Exercise:
Of all the lines in the entries below, give again exactly those starting at the line containing "20 ч. назад" and ending at the line containing "di pulau-pulau terdepan, di kawasan", both ends included, and no others.

= = = =

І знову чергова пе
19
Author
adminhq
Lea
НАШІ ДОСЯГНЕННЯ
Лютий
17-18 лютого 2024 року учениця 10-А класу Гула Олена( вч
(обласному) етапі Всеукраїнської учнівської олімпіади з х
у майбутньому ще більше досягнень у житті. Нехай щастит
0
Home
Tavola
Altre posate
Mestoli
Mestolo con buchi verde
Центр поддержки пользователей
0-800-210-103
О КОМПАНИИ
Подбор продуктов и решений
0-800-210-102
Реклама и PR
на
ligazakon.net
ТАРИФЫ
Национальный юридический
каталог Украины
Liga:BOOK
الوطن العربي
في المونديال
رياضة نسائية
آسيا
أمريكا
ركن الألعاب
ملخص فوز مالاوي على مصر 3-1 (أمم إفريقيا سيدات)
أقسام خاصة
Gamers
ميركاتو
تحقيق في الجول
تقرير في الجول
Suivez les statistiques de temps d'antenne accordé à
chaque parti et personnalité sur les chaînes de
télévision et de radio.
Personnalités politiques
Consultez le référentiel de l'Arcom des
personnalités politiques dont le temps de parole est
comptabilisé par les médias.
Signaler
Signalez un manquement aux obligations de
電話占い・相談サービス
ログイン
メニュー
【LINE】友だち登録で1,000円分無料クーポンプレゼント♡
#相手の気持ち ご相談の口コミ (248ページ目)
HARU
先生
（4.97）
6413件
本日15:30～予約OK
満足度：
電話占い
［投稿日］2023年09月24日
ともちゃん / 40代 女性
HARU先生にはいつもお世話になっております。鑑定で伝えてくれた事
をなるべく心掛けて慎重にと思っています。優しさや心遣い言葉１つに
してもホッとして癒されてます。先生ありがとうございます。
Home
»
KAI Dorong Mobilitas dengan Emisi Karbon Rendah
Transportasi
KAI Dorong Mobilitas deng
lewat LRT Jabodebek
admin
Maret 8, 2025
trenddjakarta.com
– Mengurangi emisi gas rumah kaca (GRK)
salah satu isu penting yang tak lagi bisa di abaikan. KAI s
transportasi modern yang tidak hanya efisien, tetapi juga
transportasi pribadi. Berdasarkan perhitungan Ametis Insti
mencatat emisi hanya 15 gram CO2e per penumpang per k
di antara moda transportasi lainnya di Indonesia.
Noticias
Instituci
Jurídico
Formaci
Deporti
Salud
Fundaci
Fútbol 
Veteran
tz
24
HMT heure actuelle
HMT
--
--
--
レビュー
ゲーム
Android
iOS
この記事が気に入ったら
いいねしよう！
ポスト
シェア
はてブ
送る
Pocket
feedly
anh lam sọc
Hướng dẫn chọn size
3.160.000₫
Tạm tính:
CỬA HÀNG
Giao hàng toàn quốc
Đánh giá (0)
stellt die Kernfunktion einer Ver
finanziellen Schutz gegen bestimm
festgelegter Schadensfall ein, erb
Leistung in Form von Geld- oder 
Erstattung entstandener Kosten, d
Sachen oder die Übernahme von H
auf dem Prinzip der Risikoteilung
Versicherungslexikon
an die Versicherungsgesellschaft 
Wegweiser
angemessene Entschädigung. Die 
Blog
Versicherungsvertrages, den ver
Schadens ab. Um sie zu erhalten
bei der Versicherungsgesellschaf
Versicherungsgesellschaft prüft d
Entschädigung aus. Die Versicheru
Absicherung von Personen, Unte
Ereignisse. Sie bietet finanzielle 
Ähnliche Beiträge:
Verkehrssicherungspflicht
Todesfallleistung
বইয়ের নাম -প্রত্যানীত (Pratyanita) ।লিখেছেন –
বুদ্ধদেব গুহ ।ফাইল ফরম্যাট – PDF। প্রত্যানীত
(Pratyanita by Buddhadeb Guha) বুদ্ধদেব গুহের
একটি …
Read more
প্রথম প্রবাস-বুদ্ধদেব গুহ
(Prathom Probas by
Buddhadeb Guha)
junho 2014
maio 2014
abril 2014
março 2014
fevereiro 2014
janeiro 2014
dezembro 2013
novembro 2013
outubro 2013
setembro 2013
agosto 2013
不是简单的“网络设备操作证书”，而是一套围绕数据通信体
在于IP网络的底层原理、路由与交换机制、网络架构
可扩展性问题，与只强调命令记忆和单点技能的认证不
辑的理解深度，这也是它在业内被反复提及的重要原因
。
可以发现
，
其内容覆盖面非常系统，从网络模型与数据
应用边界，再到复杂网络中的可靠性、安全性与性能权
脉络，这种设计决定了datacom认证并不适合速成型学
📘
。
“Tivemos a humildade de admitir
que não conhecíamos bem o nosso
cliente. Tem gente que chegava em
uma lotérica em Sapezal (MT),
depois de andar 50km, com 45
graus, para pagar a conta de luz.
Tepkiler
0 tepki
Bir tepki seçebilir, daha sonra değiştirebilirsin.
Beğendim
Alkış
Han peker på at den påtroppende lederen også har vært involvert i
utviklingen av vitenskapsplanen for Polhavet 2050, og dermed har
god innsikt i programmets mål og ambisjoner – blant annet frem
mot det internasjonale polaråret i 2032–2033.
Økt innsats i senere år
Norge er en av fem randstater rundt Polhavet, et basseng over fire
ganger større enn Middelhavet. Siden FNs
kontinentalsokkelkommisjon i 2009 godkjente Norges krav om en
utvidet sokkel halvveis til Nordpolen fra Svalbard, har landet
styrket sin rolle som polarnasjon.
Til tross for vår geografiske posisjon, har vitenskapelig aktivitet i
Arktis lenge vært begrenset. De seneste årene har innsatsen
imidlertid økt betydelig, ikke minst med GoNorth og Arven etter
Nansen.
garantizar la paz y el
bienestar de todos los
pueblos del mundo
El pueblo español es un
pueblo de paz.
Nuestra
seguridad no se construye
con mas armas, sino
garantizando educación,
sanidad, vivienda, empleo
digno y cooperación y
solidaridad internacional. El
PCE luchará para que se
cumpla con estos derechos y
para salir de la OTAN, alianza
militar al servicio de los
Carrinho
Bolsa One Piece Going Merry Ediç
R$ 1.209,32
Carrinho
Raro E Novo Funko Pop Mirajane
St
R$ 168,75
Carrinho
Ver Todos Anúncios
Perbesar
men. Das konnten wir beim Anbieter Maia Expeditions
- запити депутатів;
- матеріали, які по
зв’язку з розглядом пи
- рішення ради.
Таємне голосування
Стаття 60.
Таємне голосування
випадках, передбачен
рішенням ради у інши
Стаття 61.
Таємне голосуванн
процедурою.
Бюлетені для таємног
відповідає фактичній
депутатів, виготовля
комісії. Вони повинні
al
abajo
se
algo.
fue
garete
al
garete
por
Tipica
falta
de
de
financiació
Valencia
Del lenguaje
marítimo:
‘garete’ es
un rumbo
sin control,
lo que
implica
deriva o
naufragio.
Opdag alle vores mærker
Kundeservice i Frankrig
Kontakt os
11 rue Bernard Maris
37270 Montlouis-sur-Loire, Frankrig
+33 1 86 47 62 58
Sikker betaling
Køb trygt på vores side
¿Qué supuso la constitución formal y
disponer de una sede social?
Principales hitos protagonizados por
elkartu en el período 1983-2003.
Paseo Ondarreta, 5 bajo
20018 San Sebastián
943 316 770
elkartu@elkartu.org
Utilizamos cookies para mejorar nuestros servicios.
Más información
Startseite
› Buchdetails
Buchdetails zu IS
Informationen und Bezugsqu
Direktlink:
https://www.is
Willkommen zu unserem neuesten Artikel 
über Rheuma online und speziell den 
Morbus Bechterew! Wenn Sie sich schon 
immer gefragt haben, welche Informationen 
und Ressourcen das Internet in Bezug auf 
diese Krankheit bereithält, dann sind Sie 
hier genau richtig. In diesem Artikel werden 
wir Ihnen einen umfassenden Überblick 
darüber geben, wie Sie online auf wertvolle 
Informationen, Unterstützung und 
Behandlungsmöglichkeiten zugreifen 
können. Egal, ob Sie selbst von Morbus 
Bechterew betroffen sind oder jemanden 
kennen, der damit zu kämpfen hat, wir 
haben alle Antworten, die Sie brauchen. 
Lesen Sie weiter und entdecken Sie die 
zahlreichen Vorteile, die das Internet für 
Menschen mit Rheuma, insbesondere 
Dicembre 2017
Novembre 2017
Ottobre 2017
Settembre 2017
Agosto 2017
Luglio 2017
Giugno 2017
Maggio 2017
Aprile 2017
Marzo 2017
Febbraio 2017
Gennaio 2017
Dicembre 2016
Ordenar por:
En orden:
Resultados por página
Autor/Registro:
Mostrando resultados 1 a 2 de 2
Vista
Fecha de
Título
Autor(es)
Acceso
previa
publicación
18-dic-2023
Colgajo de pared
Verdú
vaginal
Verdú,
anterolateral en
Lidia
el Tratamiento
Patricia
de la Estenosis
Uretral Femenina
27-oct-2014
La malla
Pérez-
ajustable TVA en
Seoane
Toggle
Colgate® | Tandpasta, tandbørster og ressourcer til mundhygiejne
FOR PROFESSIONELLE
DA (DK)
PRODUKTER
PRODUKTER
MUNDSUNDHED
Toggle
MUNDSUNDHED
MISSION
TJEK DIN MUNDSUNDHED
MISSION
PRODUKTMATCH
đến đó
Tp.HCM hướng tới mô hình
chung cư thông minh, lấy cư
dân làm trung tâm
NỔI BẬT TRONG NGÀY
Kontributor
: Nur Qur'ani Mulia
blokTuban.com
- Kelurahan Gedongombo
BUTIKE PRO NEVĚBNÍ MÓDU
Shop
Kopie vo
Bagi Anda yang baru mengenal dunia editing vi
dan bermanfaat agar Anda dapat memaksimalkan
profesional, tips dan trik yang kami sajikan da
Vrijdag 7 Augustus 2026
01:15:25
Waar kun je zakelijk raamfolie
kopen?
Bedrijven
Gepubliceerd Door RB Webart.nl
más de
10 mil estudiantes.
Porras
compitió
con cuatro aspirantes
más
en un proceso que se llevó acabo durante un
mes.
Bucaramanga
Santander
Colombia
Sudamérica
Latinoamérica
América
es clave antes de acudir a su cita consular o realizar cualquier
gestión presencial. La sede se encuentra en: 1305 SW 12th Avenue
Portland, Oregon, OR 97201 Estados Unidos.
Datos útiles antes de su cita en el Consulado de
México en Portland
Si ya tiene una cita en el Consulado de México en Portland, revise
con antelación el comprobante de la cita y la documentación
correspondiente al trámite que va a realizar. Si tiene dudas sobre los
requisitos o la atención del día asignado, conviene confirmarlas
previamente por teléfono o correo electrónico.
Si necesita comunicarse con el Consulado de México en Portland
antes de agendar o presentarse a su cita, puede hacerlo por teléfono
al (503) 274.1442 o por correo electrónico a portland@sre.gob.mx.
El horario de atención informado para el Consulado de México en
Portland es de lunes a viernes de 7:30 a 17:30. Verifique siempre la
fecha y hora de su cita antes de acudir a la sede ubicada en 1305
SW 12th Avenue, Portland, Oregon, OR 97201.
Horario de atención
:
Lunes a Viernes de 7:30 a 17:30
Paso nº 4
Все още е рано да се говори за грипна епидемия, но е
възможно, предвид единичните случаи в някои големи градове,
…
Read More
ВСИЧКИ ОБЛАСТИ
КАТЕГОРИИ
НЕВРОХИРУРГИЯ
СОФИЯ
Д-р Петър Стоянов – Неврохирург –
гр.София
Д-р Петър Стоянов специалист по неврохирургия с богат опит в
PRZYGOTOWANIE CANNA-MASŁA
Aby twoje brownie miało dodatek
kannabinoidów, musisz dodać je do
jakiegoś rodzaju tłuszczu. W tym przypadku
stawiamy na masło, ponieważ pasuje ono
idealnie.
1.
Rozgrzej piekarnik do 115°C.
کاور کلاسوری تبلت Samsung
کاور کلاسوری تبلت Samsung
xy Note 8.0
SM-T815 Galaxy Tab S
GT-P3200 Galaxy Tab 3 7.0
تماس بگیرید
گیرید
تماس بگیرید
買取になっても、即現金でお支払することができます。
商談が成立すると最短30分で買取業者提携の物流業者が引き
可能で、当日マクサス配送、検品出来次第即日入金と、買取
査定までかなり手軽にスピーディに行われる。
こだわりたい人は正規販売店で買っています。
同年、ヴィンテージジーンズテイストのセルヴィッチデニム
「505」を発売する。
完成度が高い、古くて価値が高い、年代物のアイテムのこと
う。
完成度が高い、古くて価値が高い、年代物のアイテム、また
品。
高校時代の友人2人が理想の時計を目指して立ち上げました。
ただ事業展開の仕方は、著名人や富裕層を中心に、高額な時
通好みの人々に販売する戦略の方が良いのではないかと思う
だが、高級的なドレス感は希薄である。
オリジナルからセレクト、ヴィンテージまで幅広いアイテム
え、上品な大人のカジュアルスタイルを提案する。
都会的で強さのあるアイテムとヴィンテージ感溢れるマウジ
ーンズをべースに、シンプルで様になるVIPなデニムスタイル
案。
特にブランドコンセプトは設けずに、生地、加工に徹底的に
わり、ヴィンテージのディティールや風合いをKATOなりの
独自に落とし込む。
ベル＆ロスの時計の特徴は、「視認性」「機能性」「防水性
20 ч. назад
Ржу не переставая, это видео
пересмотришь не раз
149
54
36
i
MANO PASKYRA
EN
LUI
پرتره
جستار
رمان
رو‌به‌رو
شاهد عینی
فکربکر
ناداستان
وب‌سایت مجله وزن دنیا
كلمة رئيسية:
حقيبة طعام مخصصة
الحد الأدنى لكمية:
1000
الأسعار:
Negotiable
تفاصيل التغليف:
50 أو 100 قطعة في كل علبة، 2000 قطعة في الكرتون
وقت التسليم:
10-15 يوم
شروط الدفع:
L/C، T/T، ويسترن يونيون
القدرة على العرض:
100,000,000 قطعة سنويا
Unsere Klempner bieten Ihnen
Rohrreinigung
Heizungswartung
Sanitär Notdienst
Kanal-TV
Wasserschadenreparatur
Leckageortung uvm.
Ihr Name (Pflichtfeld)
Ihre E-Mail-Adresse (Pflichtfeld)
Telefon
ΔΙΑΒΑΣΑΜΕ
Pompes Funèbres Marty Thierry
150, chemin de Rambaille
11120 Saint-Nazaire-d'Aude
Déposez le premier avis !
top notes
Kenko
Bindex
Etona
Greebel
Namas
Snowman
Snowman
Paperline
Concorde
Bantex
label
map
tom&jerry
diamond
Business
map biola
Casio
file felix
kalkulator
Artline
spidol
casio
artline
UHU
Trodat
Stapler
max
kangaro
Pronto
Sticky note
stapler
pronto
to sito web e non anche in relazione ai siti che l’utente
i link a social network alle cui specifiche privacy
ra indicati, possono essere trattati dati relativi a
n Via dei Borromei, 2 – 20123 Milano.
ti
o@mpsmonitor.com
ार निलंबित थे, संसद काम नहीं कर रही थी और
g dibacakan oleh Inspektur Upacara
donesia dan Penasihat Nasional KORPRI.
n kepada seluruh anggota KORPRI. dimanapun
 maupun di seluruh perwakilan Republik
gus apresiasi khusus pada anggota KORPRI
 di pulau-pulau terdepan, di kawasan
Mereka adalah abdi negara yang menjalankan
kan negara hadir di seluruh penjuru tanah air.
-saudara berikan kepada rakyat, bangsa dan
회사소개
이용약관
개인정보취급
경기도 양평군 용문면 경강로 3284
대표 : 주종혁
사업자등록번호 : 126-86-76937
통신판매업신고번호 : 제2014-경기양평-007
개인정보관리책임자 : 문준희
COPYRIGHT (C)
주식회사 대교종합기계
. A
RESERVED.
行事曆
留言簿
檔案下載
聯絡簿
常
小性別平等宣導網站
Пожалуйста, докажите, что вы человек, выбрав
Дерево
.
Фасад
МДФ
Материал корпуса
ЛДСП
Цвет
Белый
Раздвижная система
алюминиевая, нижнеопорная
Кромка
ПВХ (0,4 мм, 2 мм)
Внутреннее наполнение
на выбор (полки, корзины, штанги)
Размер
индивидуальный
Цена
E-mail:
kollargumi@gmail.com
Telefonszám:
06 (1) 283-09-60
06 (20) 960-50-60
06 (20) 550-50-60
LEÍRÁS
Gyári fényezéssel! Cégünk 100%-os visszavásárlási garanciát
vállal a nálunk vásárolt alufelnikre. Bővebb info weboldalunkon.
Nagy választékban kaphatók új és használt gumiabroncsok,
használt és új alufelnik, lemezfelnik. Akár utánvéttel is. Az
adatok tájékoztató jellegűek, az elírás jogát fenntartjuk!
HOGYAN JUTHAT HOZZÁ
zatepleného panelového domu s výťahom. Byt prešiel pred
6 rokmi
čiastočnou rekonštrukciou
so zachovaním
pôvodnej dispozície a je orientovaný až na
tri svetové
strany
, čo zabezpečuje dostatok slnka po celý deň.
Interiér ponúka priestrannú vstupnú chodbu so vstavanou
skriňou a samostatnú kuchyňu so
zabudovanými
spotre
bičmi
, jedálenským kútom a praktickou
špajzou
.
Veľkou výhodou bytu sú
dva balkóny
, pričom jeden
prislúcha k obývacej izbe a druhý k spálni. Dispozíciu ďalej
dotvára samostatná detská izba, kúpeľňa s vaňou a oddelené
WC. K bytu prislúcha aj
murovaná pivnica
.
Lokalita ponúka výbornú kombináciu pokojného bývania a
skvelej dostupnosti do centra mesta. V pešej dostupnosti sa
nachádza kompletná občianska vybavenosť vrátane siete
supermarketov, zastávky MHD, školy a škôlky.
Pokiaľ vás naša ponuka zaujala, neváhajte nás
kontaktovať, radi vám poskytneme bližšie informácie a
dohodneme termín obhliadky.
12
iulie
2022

= = = =

Output for this task:
20 ч. назад
Ржу не переставая, это видео
пересмотришь не раз
149
54
36
i
MANO PASKYRA
EN
LUI
پرتره
جستار
رمان
رو‌به‌رو
شاهد عینی
فکربکر
ناداستان
وب‌سایت مجله وزن دنیا
كلمة رئيسية:
حقيبة طعام مخصصة
الحد الأدنى لكمية:
1000
الأسعار:
Negotiable
تفاصيل التغليف:
50 أو 100 قطعة في كل علبة، 2000 قطعة في الكرتون
وقت التسليم:
10-15 يوم
شروط الدفع:
L/C، T/T، ويسترن يونيون
القدرة على العرض:
100,000,000 قطعة سنويا
Unsere Klempner bieten Ihnen
Rohrreinigung
Heizungswartung
Sanitär Notdienst
Kanal-TV
Wasserschadenreparatur
Leckageortung uvm.
Ihr Name (Pflichtfeld)
Ihre E-Mail-Adresse (Pflichtfeld)
Telefon
ΔΙΑΒΑΣΑΜΕ
Pompes Funèbres Marty Thierry
150, chemin de Rambaille
11120 Saint-Nazaire-d'Aude
Déposez le premier avis !
top notes
Kenko
Bindex
Etona
Greebel
Namas
Snowman
Snowman
Paperline
Concorde
Bantex
label
map
tom&jerry
diamond
Business
map biola
Casio
file felix
kalkulator
Artline
spidol
casio
artline
UHU
Trodat
Stapler
max
kangaro
Pronto
Sticky note
stapler
pronto
to sito web e non anche in relazione ai siti che l’utente
i link a social network alle cui specifiche privacy
ra indicati, possono essere trattati dati relativi a
n Via dei Borromei, 2 – 20123 Milano.
ti
o@mpsmonitor.com
ार निलंबित थे, संसद काम नहीं कर रही थी और
g dibacakan oleh Inspektur Upacara
donesia dan Penasihat Nasional KORPRI.
n kepada seluruh anggota KORPRI. dimanapun
 maupun di seluruh perwakilan Republik
gus apresiasi khusus pada anggota KORPRI
 di pulau-pulau terdepan, di kawasan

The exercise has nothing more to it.